The investigation would follow an initiative announced Monday to assess fees that mobile-phone carriers charge rivals for completing calls to their customers, Perez Motta said. Slim’s America Movil controls three-quarters of Mexico’s wireless market.
“We had planned to begin the two investigations simultaneously, but a few days ago we received a few complaints by Telefonica and that implied additional research for us,” Perez Motta said.
The probes pose a threat to America Movil and to Telefonos de Mexico, or Telmex, which controls about 90% of Mexico’s phone lines. Perez Motta is stepping up efforts to rein in Slim’s market power 17 years after he bought Telmex, a former national phone monopoly.

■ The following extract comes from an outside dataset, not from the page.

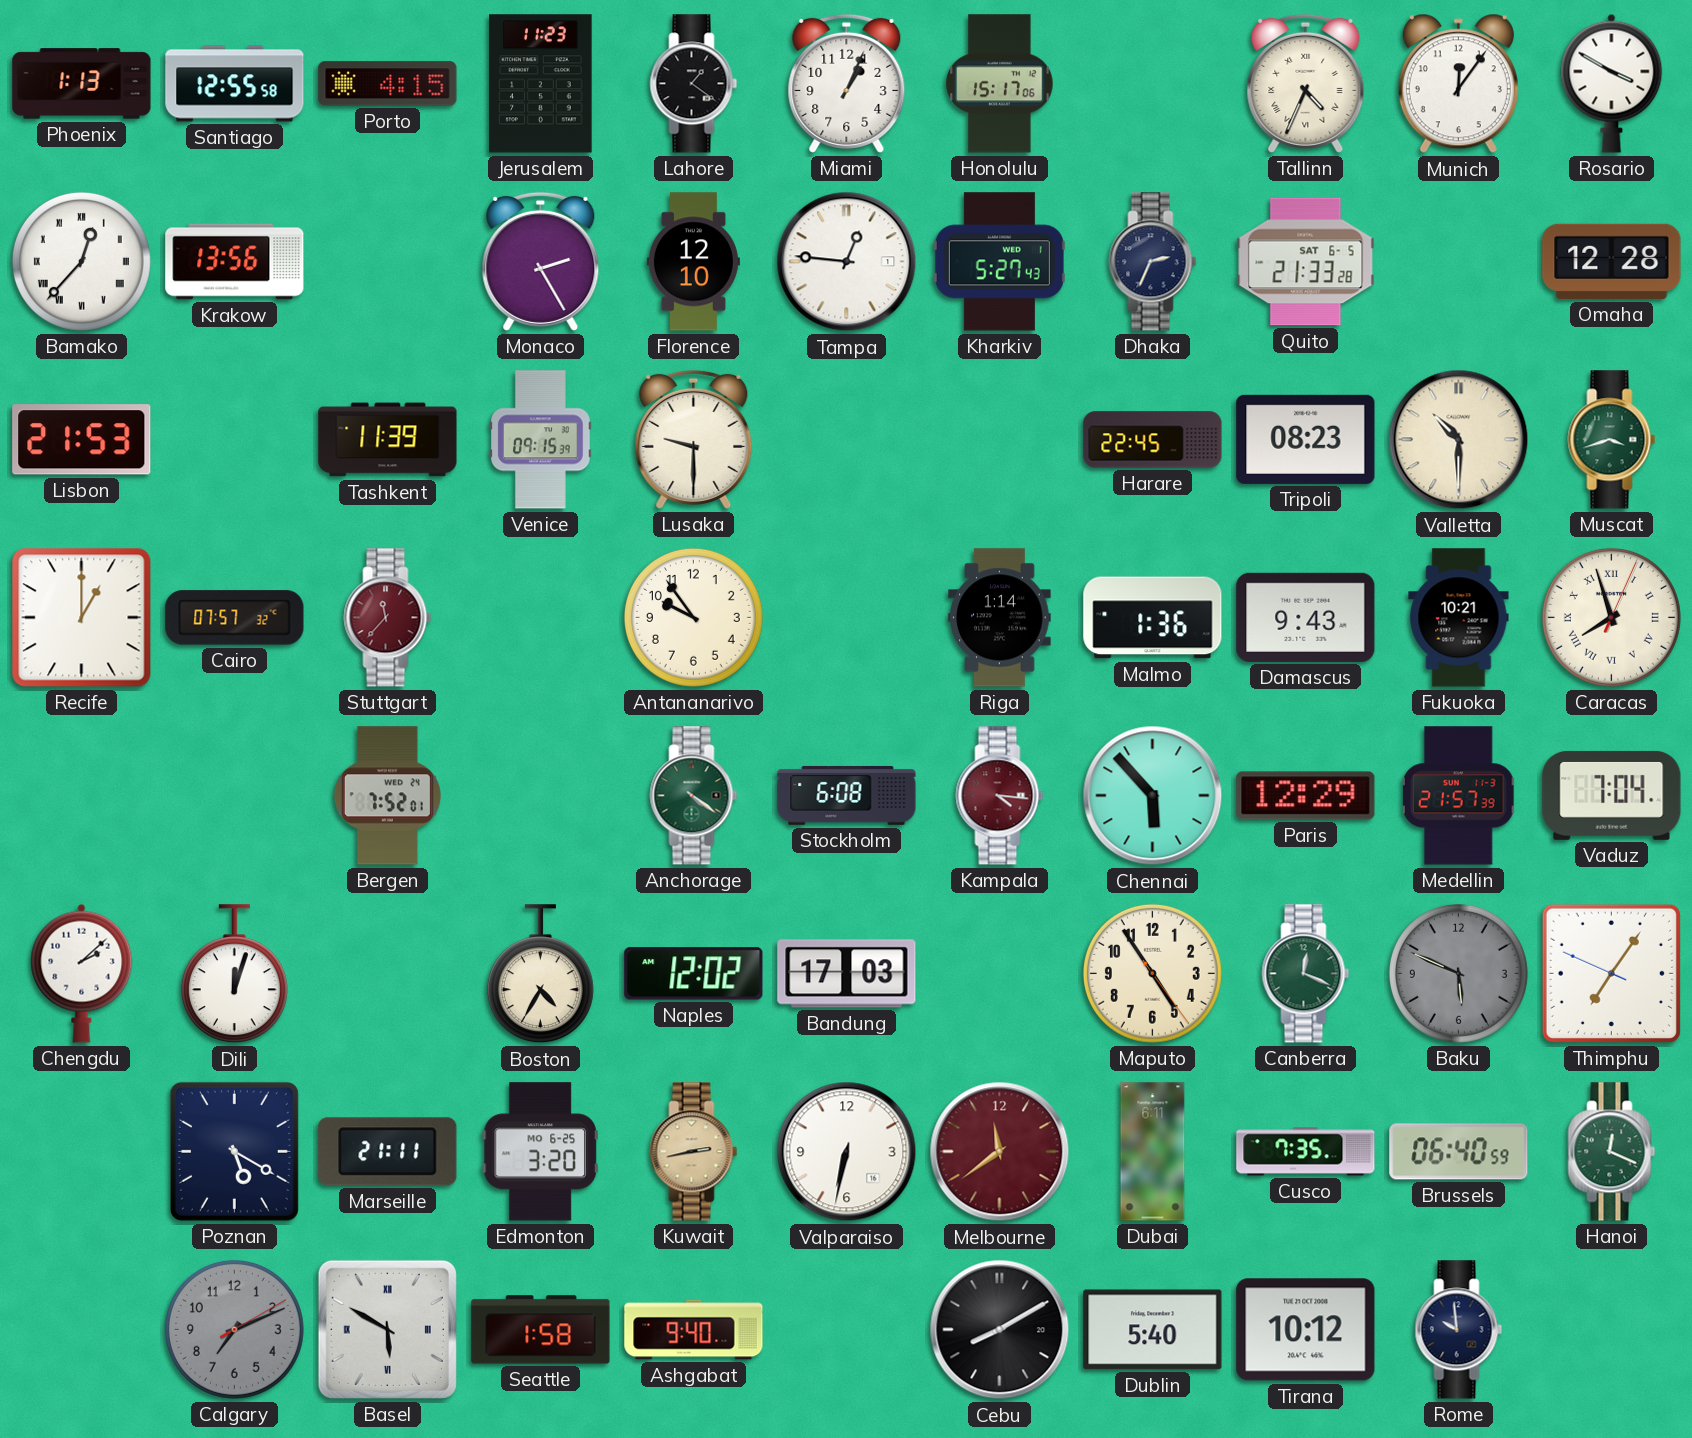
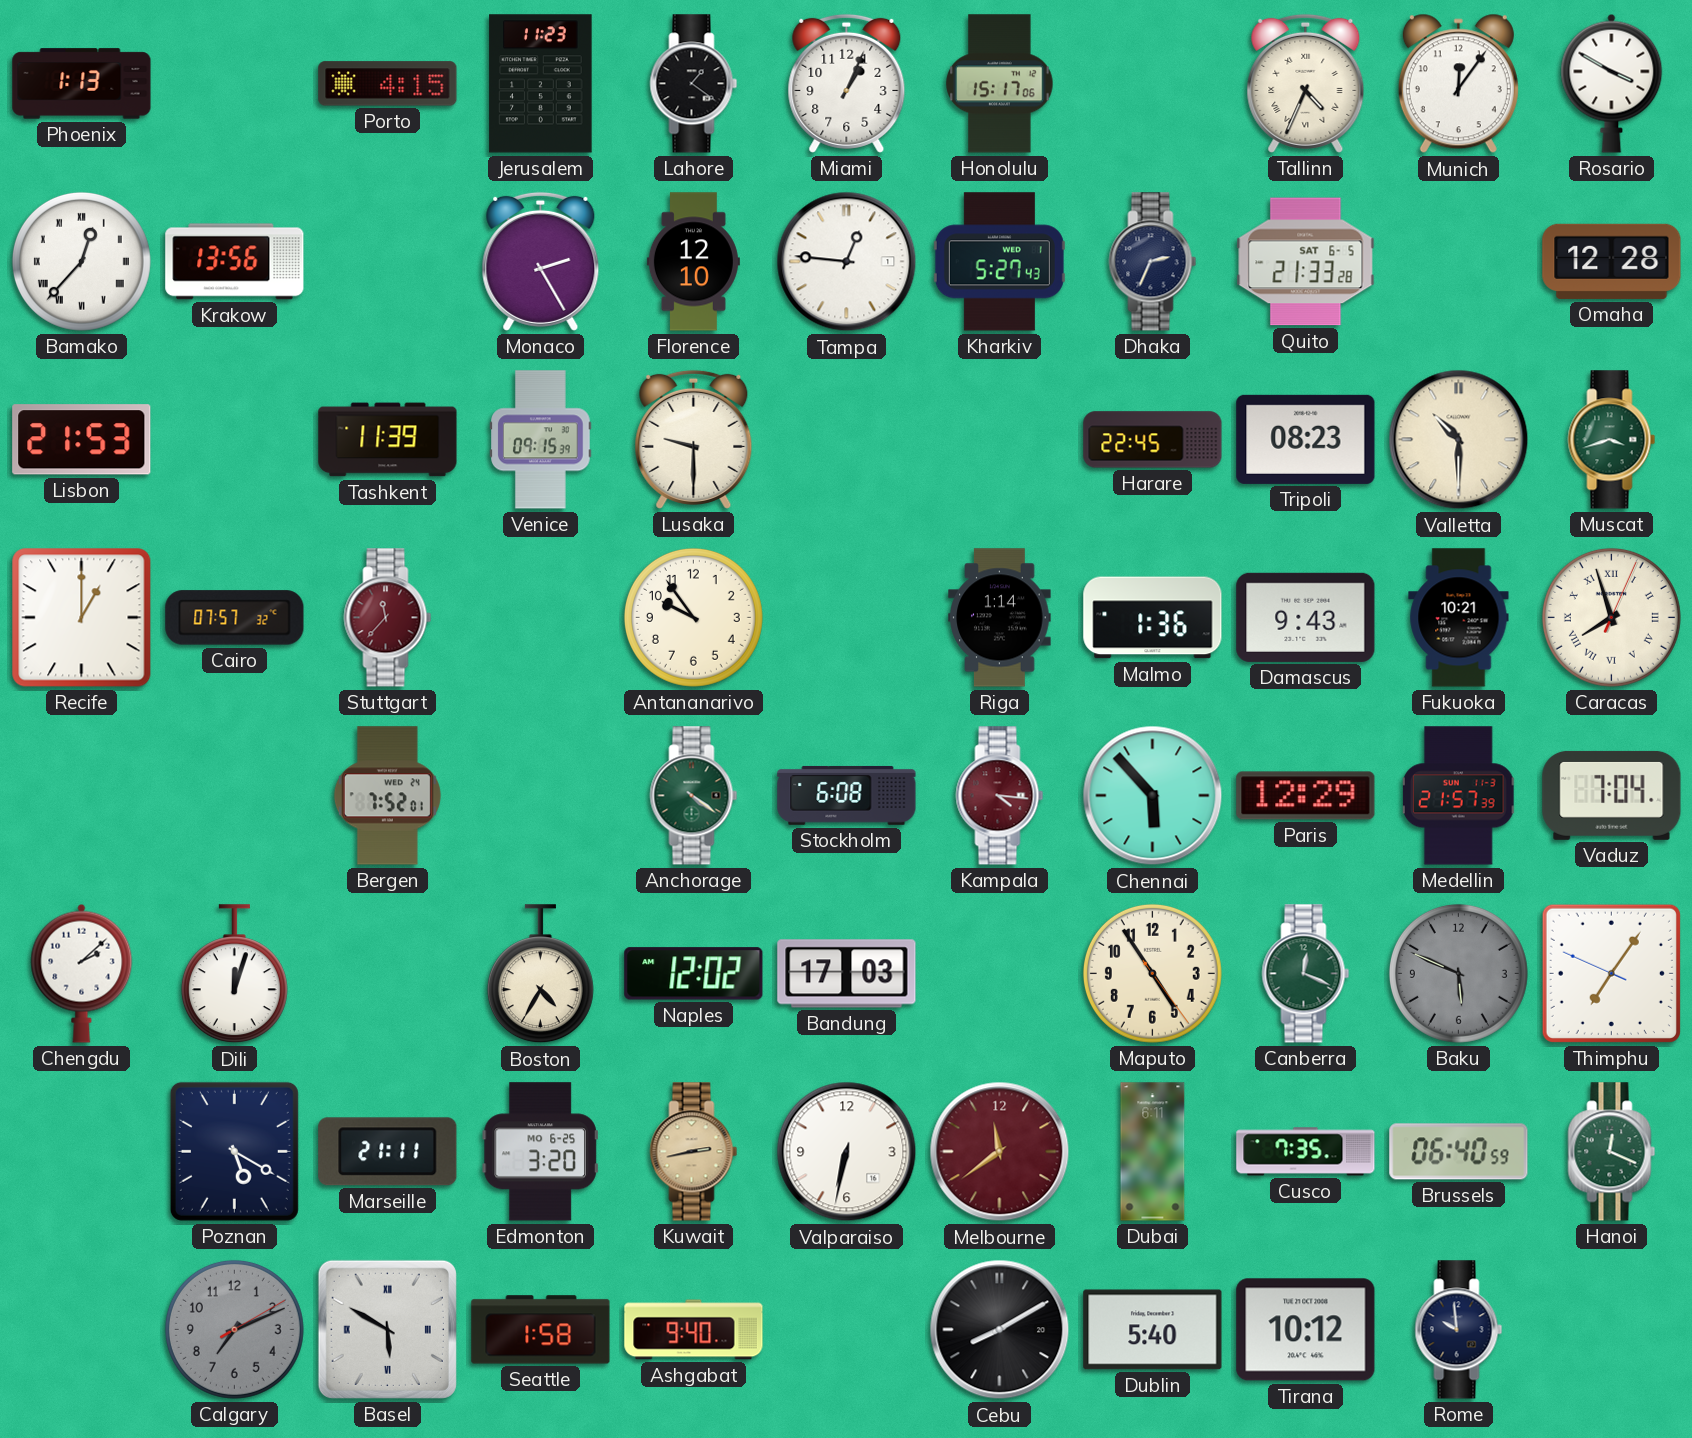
Santiago: 12:55 -> none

“This is an unprecedented opportunity in Mexico to promote more competition,” Perez Motta said. Each probe will last about 115 business days, he said.
To reduce phone rates in Mexico, the Federal Competition Commission is encouraging cable television companies to offer telephone service. The agency also said Telmex must connect calls to any new market entrant, as a condition of being allowed to sell pay-TV service.
Perez Motta said the fixed-line probe would focus on whether all carriers were able to connect to Telmex’s customers.
Telmex, based in Mexico City, has repeatedly said that it wasn’t a dominant carrier. The company said in its third-quarter earnings statement that its market share was 21% when cable companies and wireless carriers were included.